On June 3, the Bush campaign made headlines when an e-mail
message seeking to enlist the support of 1,600 “friendly”
church groups across the country in distributing its campaign
literature and registering voters came to light. Although
candidates of both parties often appear before congregations
during election seasons, federal tax laws prohibit overt political
endorsements by houses of worship, which are tax-exempt.
“This
is the most shocking example of politicizing churches I’ve
ever seen,” said the Rev. Barry W. Lynn, executive director
of the watchdog group Americans United for the Separation
of Church and State. The Bush campaign is endangering those
churches’ tax exemptions.”
Rep. Bill Thomas (R-Calif.), chairman of the House Ways and
Means Committee, undoubtedly knew this when the following
week he introduced a provision called Safe Harbor for Churches,
which would make it easier for religious groups to back political
candidates, to a larger bill dealing with corporate taxes.
The measure would have significantly eased tax penalties for
churches making one or two intentional political endorsements
of candidates per year, and allowed up to three “unintentional”
endorsements per year. Conveniently, the provision did not
bother to define what an unintentional endorsement would be.
This in theory could have allowed a preacher to evade IRS
sanctions by claiming that the devil had made him urge Sunday
worshippers to vote for George W. Bush.
Advocates of church-state separation cried foul. Rob Boston,
a spokesman for AUSCS, commented in an e-mail message that
the measure was “a backdoor attempt to legalize the politicization
of houses of worship.” In response to such critics, Schmidt
reiterated the president’s view and called the group’s position
“extreme.” The full House Ways and Means Committee bowed to
the barrage of protest and voted unanimously to delete the
measure.
Meanwhile, on June 8, the Senate Judiciary Committee’s Subcommittee
on the Constitution, Civil Rights and Property Rights invited
Alabama’s “Commandments Judge,” Roy Moore, to testify at a
hearing on alleged hostility toward religion in America. Moore,
who had been removed from his position as chief justice of
the Alabama Supreme Court for refusing to follow a federal
court order to remove a monument depicting the Ten Commandments
from his Montgomery courthouse, urged Congress to pass a bill
before the Senate sponsored by Sen. Richard C. Shelby, (R-Ala.).

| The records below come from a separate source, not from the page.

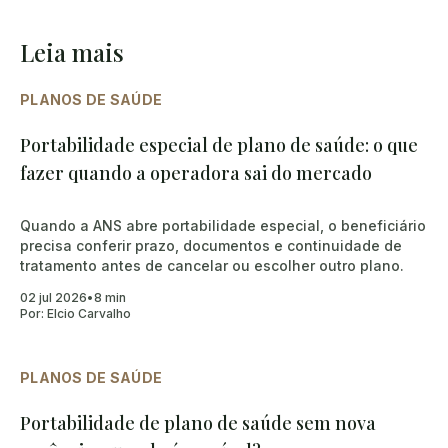
Leia mais
PLANOS DE SAÚDE
Portabilidade especial de plano de saúde: o que
fazer quando a operadora sai do mercado
Quando a ANS abre portabilidade especial, o beneficiário
precisa conferir prazo, documentos e continuidade de
tratamento antes de cancelar ou escolher outro plano.
02 jul 2026
•
8 min
Por:
Elcio Carvalho
PLANOS DE SAÚDE
Portabilidade de plano de saúde sem nova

Shelby’s bill would strip the Supreme Court and district courts
of their power to decide cases against federal, state or local
government officers for proclaiming God as the sovereign source
of law, liberty or government. “Roy Moore showed blatant and
utter disrespect for the Constitution of the United States
and the rule of law,” responded Lynn. “The ongoing attempts
by some legislators to lionize Moore’s lawbreaking is an embarrassment
to the nation.”
The premise that the nation is hostile to religion is questionable:
According to a recent Fox News poll, 92 percent of Americans
say they believe in God, 85 percent in heaven, and 82 percent
in miracles.
The debate over of expressions of faith in public continued
on June 14, when the Supreme Court, in an 8-0 decision, declined
to rule on whether the phrase “under God” should be stricken
from the Pledge of Allegiance. The petitioner, Dr. Michael
A. Newdow, an atheist father of a San Francisco kindergarten
student, contended that reciting the pledge was a religious
exercise in violation of the separation of church and state.

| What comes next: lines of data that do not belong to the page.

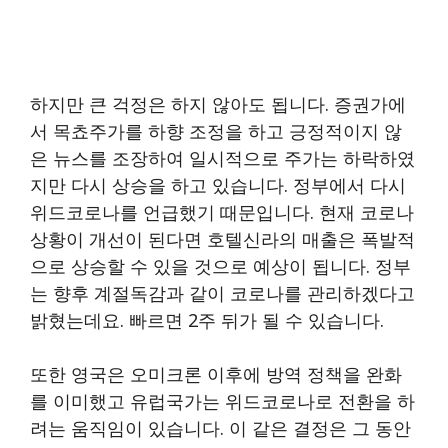
하지만 큰 걱정은 하지 않아도 됩니다. 증권가에
서 목쵸주가를 하향 조정을 하고 긍정적이지 않
은 뉴스를 조장하여 일시적으로 주가는 하락하였
지만 다시 상승을 하고 있습니다. 정부에서 다시
위드코로나를 언급했기 때문입니다. 현재 코로나
상황이 개선이 된다면 호텔신라의 매출은 폭발적
으로 상승할 수 있을 것으로 예상이 됩니다. 정부
는 향후 계절독감과 같이 코로나를 관리하겠다고
밝혔는데요. 빠르면 2주 뒤가 될 수 있습니다.
또한 영국은 오미크론 이후에 방역 정책을 완화
를 이미했고 유럽국가는 위드코로나로 전환을 하
려는 움직임이 있습니다. 이 같은 결정은 그 동안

To complicate the matter, Newdow and his daughter’s mother,
Sandra Banning, are not married and live apart, and a California
court has awarded the right to decide the child’s education
to her mother, a Christian who wants the girl to recite the
pledge with the “under God” phrase. Citing this, the court
ruled that Newdow lacked standing to sue, leaving the matter
of the pledge undecided, though three justices made it clear
that they thought there was no problem with the phrase. It
is likely, observers on all sides said, that the justices
will be hearing a similar case in the future.